Review on InfoZoom

 

Presented on Feb 1, 2006


OverView

 

InfoZoom is a visualization software that enables users to display and quickly analyze large amount of tabular data.  Although InfoZoom is mainly designed for business analysis, it can be used in many other areas.  InfoZoom works like a zoom lens.  Users can easily magnify any section of information and quickly find the data dependencies hidden in dataset.

This software tool is developed by HumanIT, whose headquarter is in Bonn, Germany.  HumanIT is a wholly-owned subsidiary of the ERP provider, proALPHA Software AG, Weilerbach.

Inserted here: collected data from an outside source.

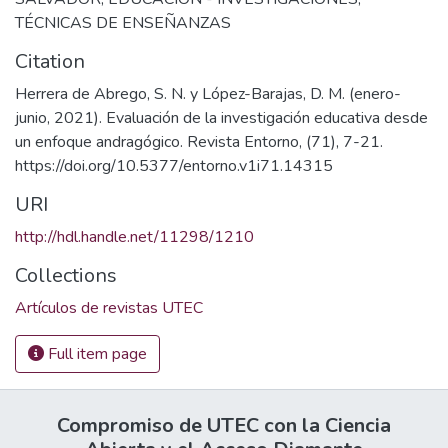
TÉCNICAS DE ENSEÑANZAS
Citation
Herrera de Abrego, S. N. y López-Barajas, D. M. (enero-
junio, 2021). Evaluación de la investigación educativa desde
un enfoque andragógico. Revista Entorno, (71), 7-21.
https://doi.org/10.5377/entorno.v1i71.14315
URI
http://hdl.handle.net/11298/1210
Collections
Artículos de revistas UTEC
Full item page
Compromiso de UTEC con la Ciencia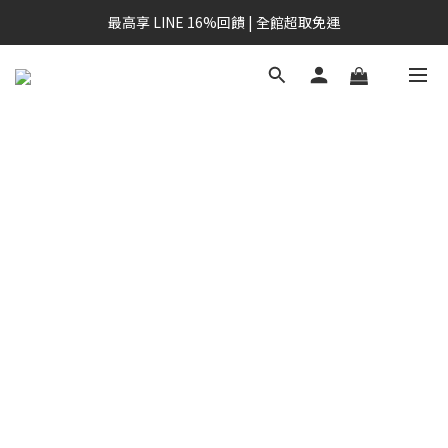
最高享 LINE 16%回饋 | 全館超取免運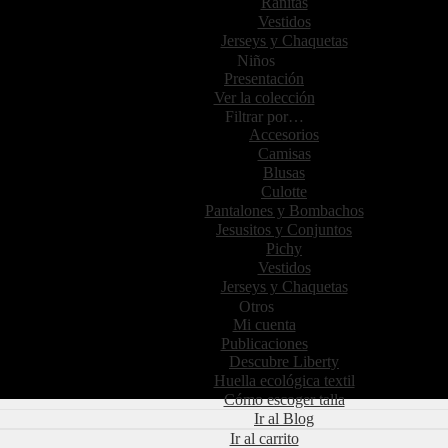
Ranitas
Vestidos
Jerseys y Chaquetas
Niños
Presentación
Ver la colección
Filtrar por…
Accesorios
Camisas
Blusas
Culotte
Pantalones y Bombachos
Jesusitos y Conjuntos
Pichy
Vestidos
Jerseys y Chaquetas
Otros
Mi cuenta
Publicaciones
Descubre Liberty
Huella ecológica textil
Cómo escoger talla
Ir al Blog
Ir al carrito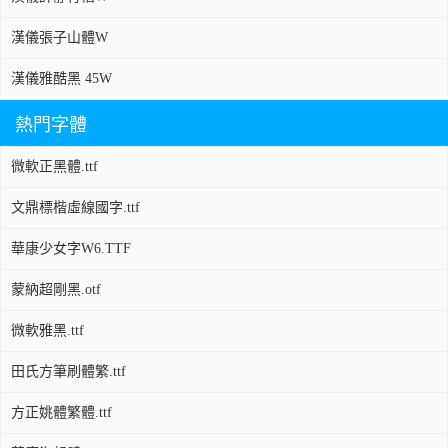
漢儀張子山體W
漢儀雅酷黑 45W
熱門字體
微軟正黑體.ttf
文鼎標楷虛線國字.ttf
華康少女字W6.TTF
蒙納超剛黑.otf
微軟雅黑.ttf
田氏方筆刷體繁.ttf
方正姚體繁體.ttf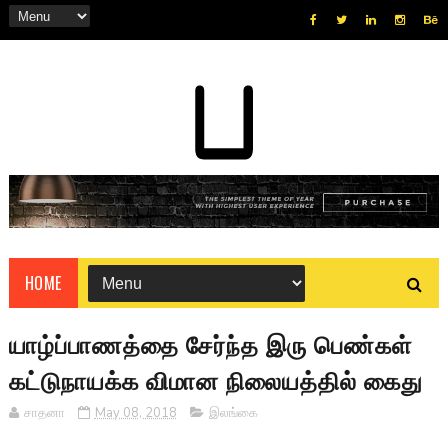
HOME
யாழ்ப்பாணத்தை சேர்ந்த இரு பெண்கள்
கட்டுநாயக்க விமான நிலையத்தில் கைது
சாதனா
May 08, 2018
இலங்கை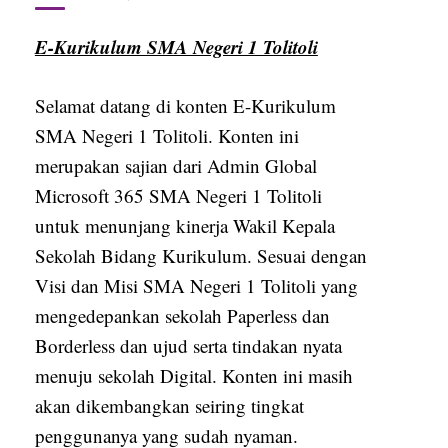
E-Kurikulum SMA Negeri 1 Tolitoli
Selamat datang di konten E-Kurikulum
SMA Negeri 1 Tolitoli. Konten ini
merupakan sajian dari Admin Global
Microsoft 365 SMA Negeri 1 Tolitoli
untuk menunjang kinerja Wakil Kepala
Sekolah Bidang Kurikulum. Sesuai dengan
Visi dan Misi SMA Negeri 1 Tolitoli yang
mengedepankan sekolah Paperless dan
Borderless dan ujud serta tindakan nyata
menuju sekolah Digital. Konten ini masih
akan dikembangkan seiring tingkat
penggunanya yang sudah nyaman.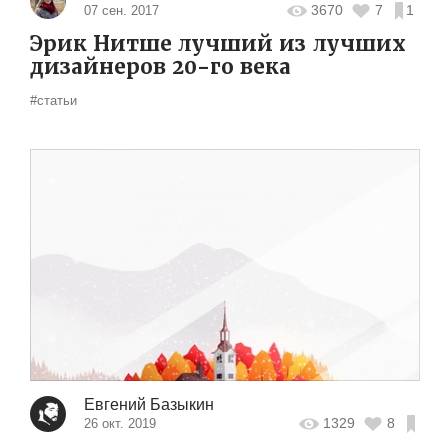
3670
7
1
07 сен. 2017
Эрик Нитше лучший из лучших
дизайнеров 20-го века
#статьи
Евгений Базыкин
1329
8
26 окт. 2019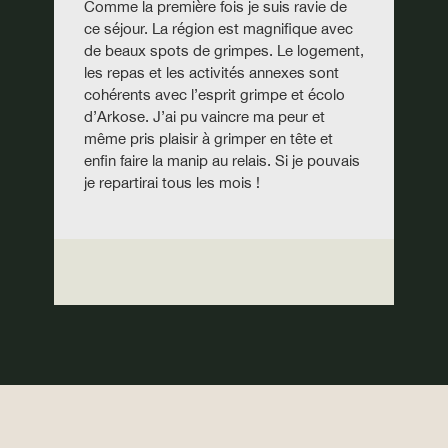
Comme la première fois je suis ravie de
ce séjour. La région est magnifique avec
de beaux spots de grimpes. Le logement,
les repas et les activités annexes sont
cohérents avec l’esprit grimpe et écolo
d’Arkose. J’ai pu vaincre ma peur et
même pris plaisir à grimper en tête et
enfin faire la manip au relais. Si je pouvais
je repartirai tous les mois !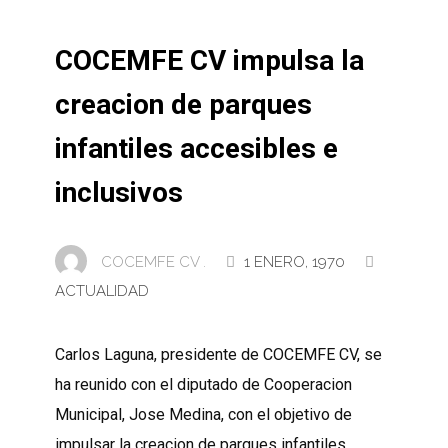
COCEMFE CV impulsa la
creacion de parques
infantiles accesibles e
inclusivos
COCEMFE CV .
1 ENERO, 1970
ACTUALIDAD
Carlos Laguna, presidente de COCEMFE CV, se
ha reunido con el diputado de Cooperacion
Municipal, Jose Medina, con el objetivo de
impulsar la creacion de parques infantiles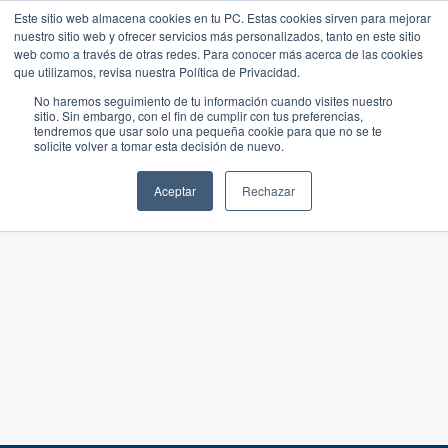
Este sitio web almacena cookies en tu PC. Estas cookies sirven para mejorar
nuestro sitio web y ofrecer servicios más personalizados, tanto en este sitio
web como a través de otras redes. Para conocer más acerca de las cookies
que utilizamos, revisa nuestra Política de Privacidad.
No haremos seguimiento de tu información cuando visites nuestro
sitio. Sin embargo, con el fin de cumplir con tus preferencias,
tendremos que usar solo una pequeña cookie para que no se te
solicite volver a tomar esta decisión de nuevo.
Aceptar
Rechazar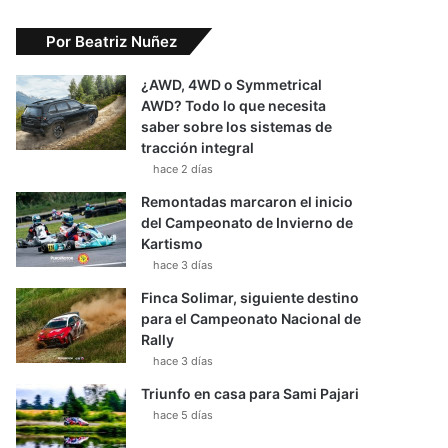
Por Beatriz Nuñez
¿AWD, 4WD o Symmetrical
AWD? Todo lo que necesita
saber sobre los sistemas de
tracción integral
hace 2 días
Remontadas marcaron el inicio
del Campeonato de Invierno de
Kartismo
hace 3 días
Finca Solimar, siguiente destino
para el Campeonato Nacional de
Rally
hace 3 días
Triunfo en casa para Sami Pajari
hace 5 días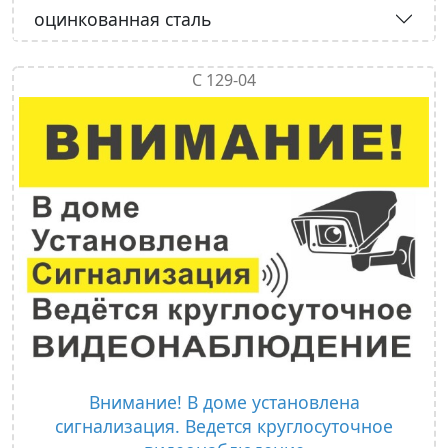
оцинкованная сталь
С 129-04
Внимание! В доме установлена
сигнализация. Ведется круглосуточное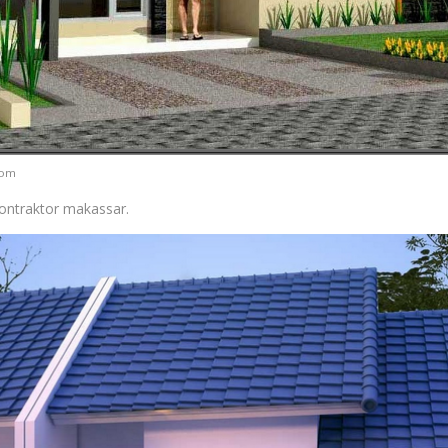
com
kontraktor makassar.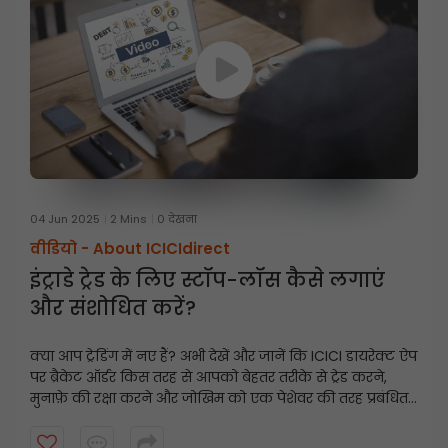
04 Jun 2025
2 Mins
0 देखना
वीडियो -
About ICICIdirect
इंट्राडे ट्रेड के लिए स्टॉप-लॉस कैसे लगाएं
और संशोधित करें?
क्या आप ट्रेडिंग में नए हैं? अभी देखें और जानें कि ICICI डायरेक्ट ऐप
पर ब्रैकेट ऑर्डर किस तरह से आपको बेहतर तरीके से ट्रेड करने,
मुनाफ़े की रक्षा करने और जोखिम को एक पेशेवर की तरह प्रबंधित
करने में मदद कर सकते हैं।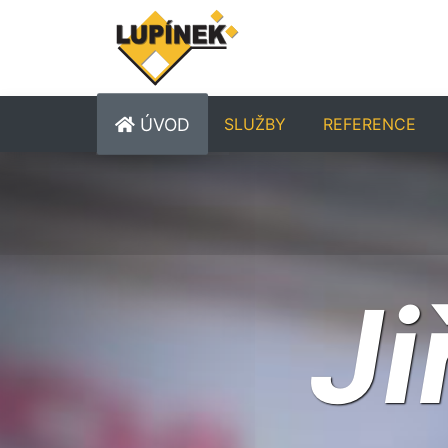
ÚVOD
SLUŽBY
REFERENCE
Ji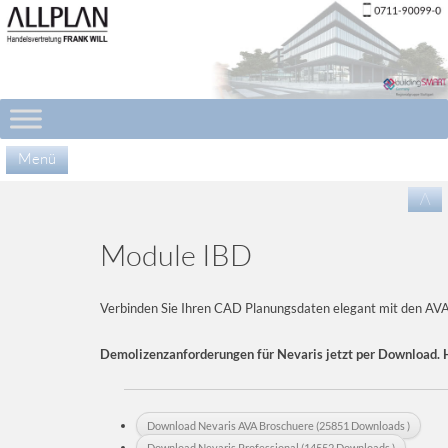
Menü
Zu
/\
Inha
spr
Module IBD
Verbinden Sie Ihren CAD Planungsdaten elegant mit den AV
Demolizenzanforderungen für Nevaris jetzt per Download. 
Download Nevaris AVA Broschuere (25851 Downloads )
Download Nevaris Professional (14552 Downloads )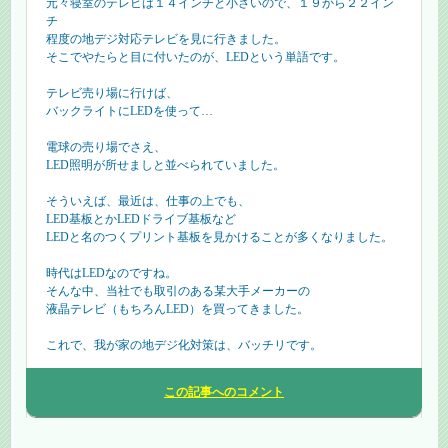
元々寝室のテレビは１４インチと小さいので、１９から２２イン
チ
程度の地デジ対応テレビを見に行きました。
そこでやたらと目に付いたのが、LEDという単語です。
テレビ売り場に行けば、
バックライトにLEDを使って…
電球の売り場でさえ、
LED照明が所せましと並べられていました。
そういえば、最近は、仕事の上でも、
LED基板とかLEDドライブ基板など
LEDと名のつくプリント基板を見かけることが多くなりました。
時代はLEDなのですね。
そんな中、当社でも取引のある某大手メーカーの
液晶テレビ（もちろんLED）を買ってきました。
これで、我が家の地デジ化対策は、バッチリです。
この記事へのコメント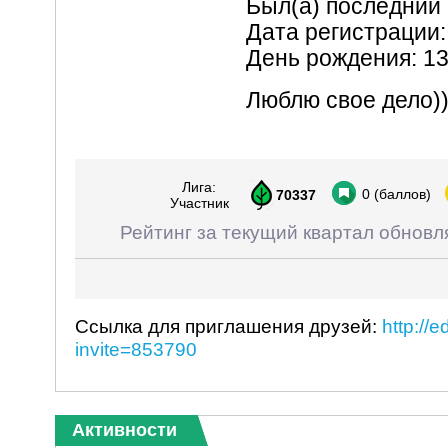
Был(а) последний 
Дата регистрации:
День рождения: 1
Люблю свое дело))
Лига:
0
(баллов)
70337
Участник
Рейтинг за текущий квартал обновл
Ссылка для приглашения друзей:
http://
invite=853790
Активности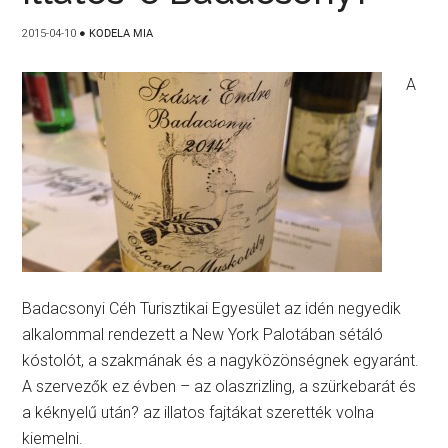
2015-04-10
●
KODELA MIA
A
Badacsonyi Céh Turisztikai Egyesület az idén negyedik
alkalommal rendezett a New York Palotában sétáló
kóstolót, a szakmának és a nagyközönségnek egyaránt.
A szervezők ez évben – az olaszrizling, a szürkebarát és
a kéknyelű után? az illatos fajtákat szerették volna
kiemelni.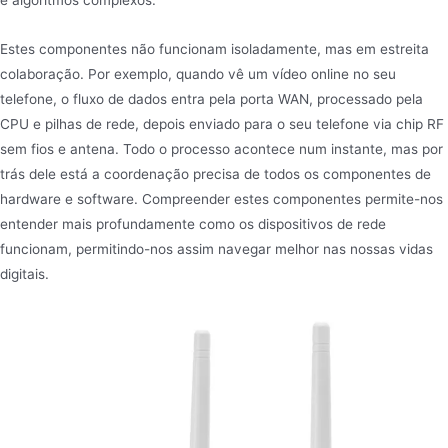
e algoritmos complexos.
Estes componentes não funcionam isoladamente, mas em estreita
colaboração. Por exemplo, quando vê um vídeo online no seu
telefone, o fluxo de dados entra pela porta WAN, processado pela
CPU e pilhas de rede, depois enviado para o seu telefone via chip RF
sem fios e antena. Todo o processo acontece num instante, mas por
trás dele está a coordenação precisa de todos os componentes de
hardware e software. Compreender estes componentes permite-nos
entender mais profundamente como os dispositivos de rede
funcionam, permitindo-nos assim navegar melhor nas nossas vidas
digitais.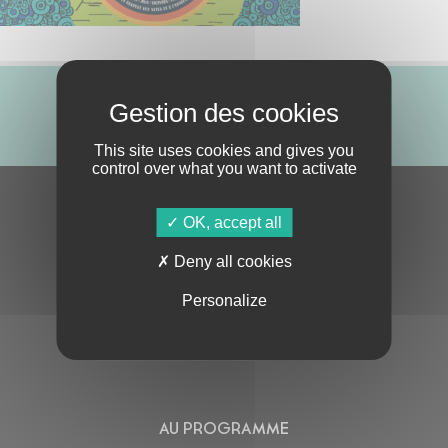
ABONNE-TOI !
This site uses cookies and gives you
control over what you want to activate
S'ABONNER À LA NEWSLETTER
OK, accept all
Deny all cookies
Personalize
En cochant cette case, j’accepte la
Politique de confidentialité
de ce site
AU PROGRAMME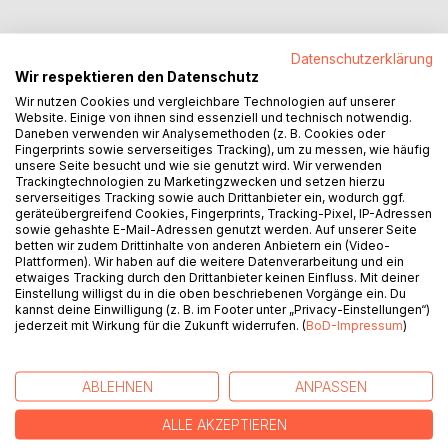
Datenschutzerklärung
Wir respektieren den Datenschutz
BESCHREIBUNG
Wir nutzen Cookies und vergleichbare Technologien auf unserer
Website. Einige von ihnen sind essenziell und technisch notwendig.
Daneben verwenden wir Analysemethoden (z. B. Cookies oder
Dies ist die Geschichte von Alexander, der als Kinderspiel
Fingerprints sowie serverseitiges Tracking), um zu messen, wie häufig
probte, was sich zum Brotberuf entwickeln sollte. Seine
unsere Seite besucht und wie sie genutzt wird. Wir verwenden
Trackingtechnologien zu Marketingzwecken und setzen hierzu
Mutter zog eines Tages in den Weiler Wolfesruh, lebte nah
serverseitiges Tracking sowie auch Drittanbieter ein, wodurch ggf.
beim leiblichen Vater ihres Sohnes und teilte ein Haus
geräteübergreifend Cookies, Fingerprints, Tracking-Pixel, IP-Adressen
weiter Tisch und Bett mit dessen Bruder. Neben Forst- und
sowie gehashte E-Mail-Adressen genutzt werden. Auf unserer Seite
betten wir zudem Drittinhalte von anderen Anbietern ein (Video-
Gastwirtschaft besserte Heimarbeit den Unterhalt auf: Als
Plattformen). Wir haben auf die weitere Datenverarbeitung und ein
war@home startete das Projekt, an vielen Flecken der
etwaiges Tracking durch den Drittanbieter keinen Einfluss. Mit deiner
Welt wird es betrieben von Containern aus mit
Einstellung willigst du in die oben beschriebenen Vorgänge ein. Du
kannst deine Einwilligung (z. B. im Footer unter „Privacy-Einstellungen“)
Satellitenschüsseln, mancherorts diskret.
jederzeit mit Wirkung für die Zukunft widerrufen. (
BoD-Impressum
)
AUTOR/IN
ABLEHNEN
ANPASSEN
PRESSESTIMMEN
ALLE AKZEPTIEREN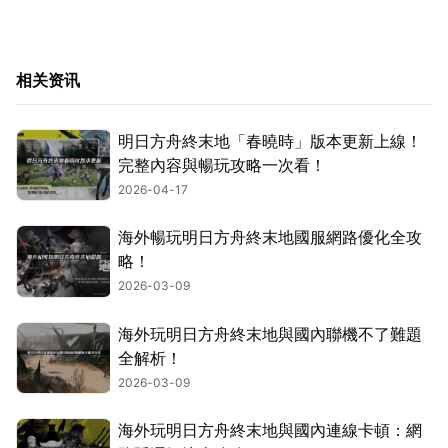
相关资讯
明日方舟終末地「春曉時」版本更新上線！
完整內容與暢玩攻略一次看！
2026-04-17
海外暢玩明日方舟終末地國服網路優化全攻
略！
2026-03-09
海外玩明日方舟終末地與國內聯機不了難題
全解析！
2026-03-09
海外玩明日方舟終末地與國內連線卡頓：網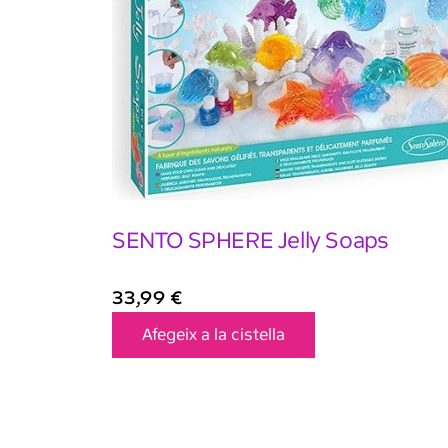
SENTO SPHERE Jelly Soaps
33,99
€
Afegeix a la cistella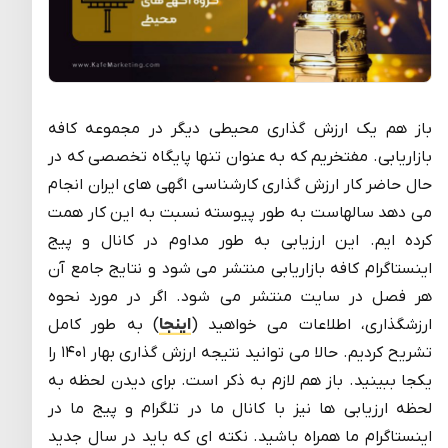
باز هم یک ارزش گذاری محیطی دیگر در مجموعه کافه
بازاریابی. مفتخریم که به عنوان تنها پایگاه تخصصی که در
حال حاضر کار ارزش گذاری کارشناسی اگهی های ایران انجام
می دهد سالهاست به طور پیوسته نسبت به این کار همت
کرده ایم. این ارزیابی به طور مداوم در کانال و پیج
اینستاگرام کافه بازاریابی منتشر می شود و نتایج جامع آن
هر فصل در سایت منتشر می شود. اگر در مورد نحوه
ارزشگذاری، اطلاعات می خواهید (
اینجا
) به طور کامل
تشریح کردیم. حالا می توانید نتیجه ارزش گذاری بهار ۱۴۰۱ را
یکجا ببینید. باز هم لازم به ذکر است. برای دیدن لحظه به
لحظه ارزیابی ها نیز با کانال ما در تلگرام و پیج ما در
اینستاگرام ما همراه باشید. نکته ای که باید در سال جدید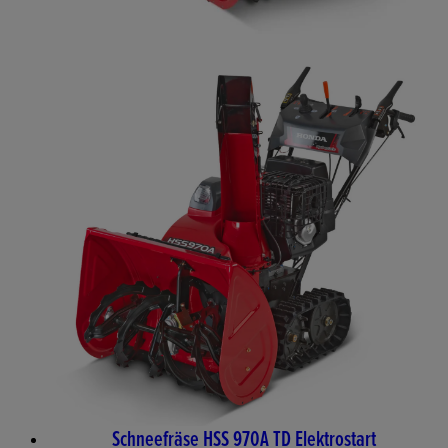
Schneefräse HSS 970A TD Elektrostart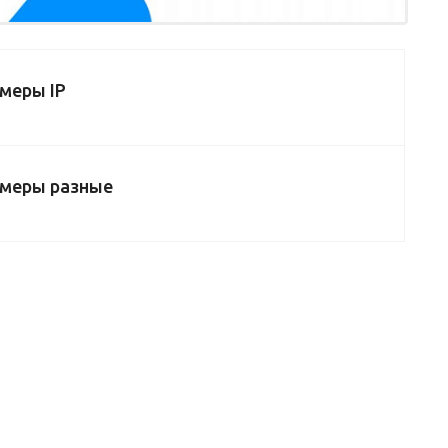
меры IP
меры разные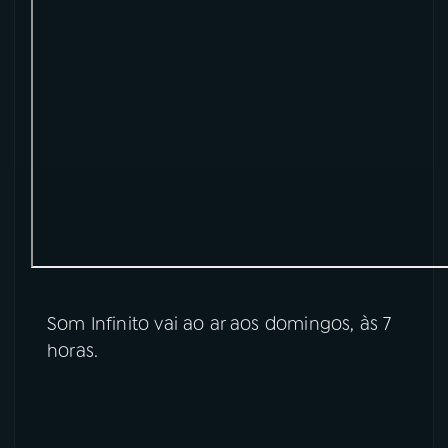
YouTube
Facebook
Instagram
X
TikTok
Som Infinito vai ao ar aos domingos, às 7
horas.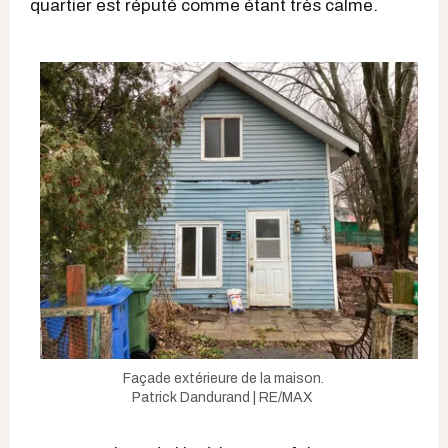
quartier est réputé comme étant très calme.
Façade extérieure de la maison.
Patrick Dandurand | RE/MAX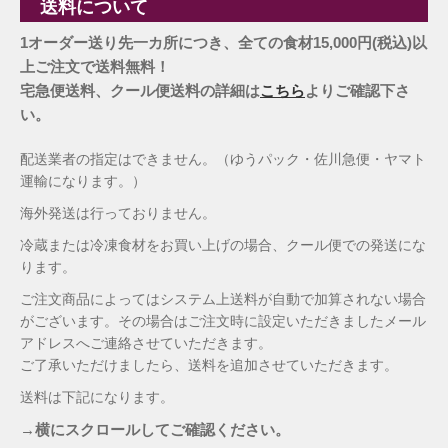
送料について
1オーダー送り先一カ所につき、全ての食材15,000円(税込)以
上ご注文で送料無料！
宅急便送料、クール便送料の詳細は
こちら
よりご確認下さ
い。
配送業者の指定はできません。（ゆうパック・佐川急便・ヤマト
運輸になります。）
海外発送は行っておりません。
冷蔵または冷凍食材をお買い上げの場合、クール便での発送にな
ります。
ご注文商品によってはシステム上送料が自動で加算されない場合
がございます。その場合はご注文時に設定いただきましたメール
アドレスへご連絡させていただきます。
ご了承いただけましたら、送料を追加させていただきます。
送料は下記になります。
→横にスクロールしてご確認ください。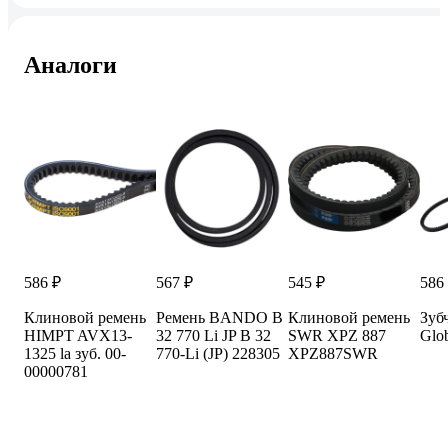
Аналоги
586 ₽
567 ₽
545 ₽
586
Клиновой ремень
Ремень BANDO B
Клиновой ремень
Зуб
HIMPT AVX13-
32 770 Li JP B 32
SWR XPZ 887
Glo
1325 la зуб. 00-
770-Li (JP) 228305
XPZ887SWR
00000781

In this report, we will firstly discuss how to get this software and the data source format of InfoZoom.  Then we will investigate three view modes of Infozoon.  Finally, we will review some interesting and useful features of InfoZoom, including Filter, Derived Attributes, Color Coding and Graphics Report.

 

How to Get

 

You can get this software from http://www.infozoom.com/enu/download/index.htm.  InfoZoom Viewer is free, but you can only view InfoZoom files using it.  If you want to import datasets of yourself, you must download InfoZoom Light Edition.  You need buy it or just get a trial version of thirty days.

 

Data Source

 

InfoZoom defined a kind of file format used by itself whose suffix is foc, fox or fop.  It also provides an import tool to convert text file or Microsoft Excel file into InfoZoom file.  Moreover, users can access their data through ODBC or OLE DB connection.

To demo Infozoom, I downloaded Cars dataset from http://lib.stat.cmu.edu/datasets/ and converted it into Microsoft Excel file, and then imported into InfoZoom.  This dataset descried 392 cars.  Each car has seven attributes, including MPG, Cylinders, Horsepower, Weight, Acceleration, Year and Origin(1,3,'USA','Japan','Europe').

 

Three View Modes

 

InfoZoom provides three view modes.  They are wide table, compressed table and overview.

The wide table is a classic 2-D table.  Each record occupies a column and each attribute occupies a row.  Users can scroll the table vertically and horizontally if InfoZoom window is not big enough to hold all of records or attributes.  Figure 1 shows a sample of wide table.

Figure 1 Wide table of Cars Dataset

In the compressed table, all object columns are pushed together to fit all records onto one screen width.  Numerical values are represented by the vertical position of dots.  The numbers themselves also appear if there is enough space.  Horizontal scrolling is no longer needed.  In this view mode, users can sort individual attributes in ascending or descending order.  Therefore, users can easily obtain distribution of one attribute or the relationship among attributes in visual styles.  In figure 2, Cars dataset is presented in a compressed table and sorted by the number of cylinders.  We can easily find the roughly positive relationship between Cylinders and Horsepower.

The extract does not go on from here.